Retype every line from the one containing "Mask myocardium. Wrap" through the last line of the records below, both included; leave out the pictures.

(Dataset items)
#####
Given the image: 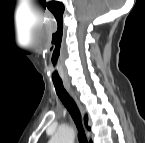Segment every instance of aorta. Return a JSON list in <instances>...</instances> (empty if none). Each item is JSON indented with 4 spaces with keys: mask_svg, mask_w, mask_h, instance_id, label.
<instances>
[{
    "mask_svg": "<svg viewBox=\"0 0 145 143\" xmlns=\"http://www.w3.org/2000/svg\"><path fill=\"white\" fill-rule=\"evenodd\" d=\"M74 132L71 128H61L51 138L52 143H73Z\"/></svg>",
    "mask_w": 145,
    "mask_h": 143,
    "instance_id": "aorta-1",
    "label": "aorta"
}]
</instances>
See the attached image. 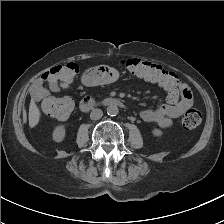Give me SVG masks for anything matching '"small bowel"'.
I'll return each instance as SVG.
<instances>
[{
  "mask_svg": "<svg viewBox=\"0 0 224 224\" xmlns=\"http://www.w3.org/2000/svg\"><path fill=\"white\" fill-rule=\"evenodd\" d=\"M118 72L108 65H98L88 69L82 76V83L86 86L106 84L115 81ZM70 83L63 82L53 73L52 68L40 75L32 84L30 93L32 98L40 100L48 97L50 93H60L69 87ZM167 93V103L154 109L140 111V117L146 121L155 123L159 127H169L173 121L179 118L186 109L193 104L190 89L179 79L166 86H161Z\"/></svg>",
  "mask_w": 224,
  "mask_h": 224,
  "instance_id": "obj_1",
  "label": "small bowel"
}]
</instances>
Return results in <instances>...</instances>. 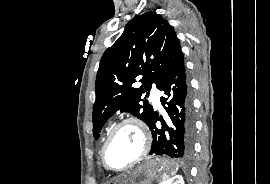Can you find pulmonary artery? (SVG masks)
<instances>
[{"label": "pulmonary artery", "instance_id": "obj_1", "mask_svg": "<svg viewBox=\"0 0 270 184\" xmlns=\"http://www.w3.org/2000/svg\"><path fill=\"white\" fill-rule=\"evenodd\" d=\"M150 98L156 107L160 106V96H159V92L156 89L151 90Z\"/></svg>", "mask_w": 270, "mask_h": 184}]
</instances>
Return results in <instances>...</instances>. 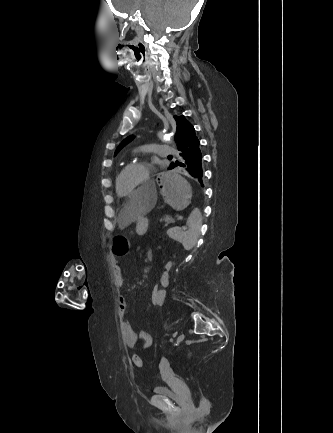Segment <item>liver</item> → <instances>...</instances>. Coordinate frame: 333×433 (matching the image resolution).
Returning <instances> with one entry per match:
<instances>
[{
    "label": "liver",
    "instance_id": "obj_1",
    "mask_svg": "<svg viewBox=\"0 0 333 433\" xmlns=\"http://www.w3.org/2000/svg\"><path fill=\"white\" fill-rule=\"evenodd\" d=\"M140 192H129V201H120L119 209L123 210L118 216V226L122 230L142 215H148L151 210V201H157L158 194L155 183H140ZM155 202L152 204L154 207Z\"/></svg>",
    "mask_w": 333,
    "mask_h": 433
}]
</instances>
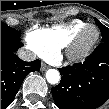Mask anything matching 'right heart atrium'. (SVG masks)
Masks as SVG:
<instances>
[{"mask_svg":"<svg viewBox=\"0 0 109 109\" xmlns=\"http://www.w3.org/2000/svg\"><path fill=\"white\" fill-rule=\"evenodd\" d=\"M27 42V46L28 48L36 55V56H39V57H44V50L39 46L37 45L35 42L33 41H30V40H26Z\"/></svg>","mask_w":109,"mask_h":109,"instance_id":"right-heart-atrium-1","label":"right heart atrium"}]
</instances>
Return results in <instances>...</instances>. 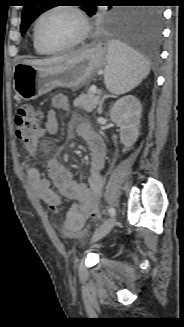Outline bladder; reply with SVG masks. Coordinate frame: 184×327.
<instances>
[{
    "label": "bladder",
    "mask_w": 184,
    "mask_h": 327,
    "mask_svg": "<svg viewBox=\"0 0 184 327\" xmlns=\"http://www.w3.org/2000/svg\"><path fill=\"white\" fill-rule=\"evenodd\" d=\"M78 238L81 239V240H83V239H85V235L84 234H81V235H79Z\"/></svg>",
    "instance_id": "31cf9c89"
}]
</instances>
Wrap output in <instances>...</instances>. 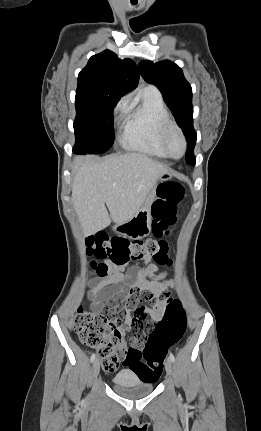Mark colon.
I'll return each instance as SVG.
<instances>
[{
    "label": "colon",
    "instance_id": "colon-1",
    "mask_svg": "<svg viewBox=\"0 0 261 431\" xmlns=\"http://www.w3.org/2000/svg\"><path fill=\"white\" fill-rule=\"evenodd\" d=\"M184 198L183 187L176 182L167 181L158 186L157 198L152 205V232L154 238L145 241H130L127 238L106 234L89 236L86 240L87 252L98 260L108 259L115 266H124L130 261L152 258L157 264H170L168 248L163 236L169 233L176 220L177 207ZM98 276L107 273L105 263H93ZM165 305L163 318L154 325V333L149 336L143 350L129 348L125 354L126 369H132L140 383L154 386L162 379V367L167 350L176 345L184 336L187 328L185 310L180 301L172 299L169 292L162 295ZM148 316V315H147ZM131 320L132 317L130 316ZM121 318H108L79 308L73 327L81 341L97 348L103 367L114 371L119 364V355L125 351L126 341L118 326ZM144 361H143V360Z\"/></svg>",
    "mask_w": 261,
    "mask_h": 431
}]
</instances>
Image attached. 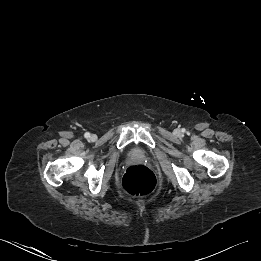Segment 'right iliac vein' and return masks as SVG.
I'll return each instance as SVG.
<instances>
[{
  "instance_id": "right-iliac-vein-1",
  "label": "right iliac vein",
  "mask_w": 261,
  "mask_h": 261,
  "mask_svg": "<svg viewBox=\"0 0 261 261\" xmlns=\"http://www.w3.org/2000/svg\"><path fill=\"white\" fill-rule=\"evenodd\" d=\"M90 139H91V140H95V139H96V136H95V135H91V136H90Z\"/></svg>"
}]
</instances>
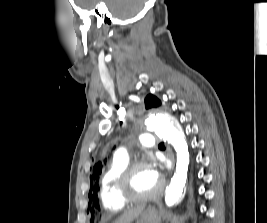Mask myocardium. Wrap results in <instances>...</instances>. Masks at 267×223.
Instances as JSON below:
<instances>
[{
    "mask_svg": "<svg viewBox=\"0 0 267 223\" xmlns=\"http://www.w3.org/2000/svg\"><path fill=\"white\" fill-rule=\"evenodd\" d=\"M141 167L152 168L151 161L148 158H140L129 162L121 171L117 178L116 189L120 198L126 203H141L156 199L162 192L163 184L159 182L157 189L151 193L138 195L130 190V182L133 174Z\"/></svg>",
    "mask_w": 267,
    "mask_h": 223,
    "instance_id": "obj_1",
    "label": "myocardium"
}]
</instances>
#####
> Finished exercise
Mask myocardium. Wrap results in <instances>...</instances>. Masks at 267×223.
Instances as JSON below:
<instances>
[{
    "mask_svg": "<svg viewBox=\"0 0 267 223\" xmlns=\"http://www.w3.org/2000/svg\"><path fill=\"white\" fill-rule=\"evenodd\" d=\"M141 167L152 168L151 161L148 158H140L129 162L121 171L117 178L116 189L120 198L126 203H141L156 199L162 192L163 184L159 182L157 189L151 193L138 195L130 190V182L133 174Z\"/></svg>",
    "mask_w": 267,
    "mask_h": 223,
    "instance_id": "obj_1",
    "label": "myocardium"
}]
</instances>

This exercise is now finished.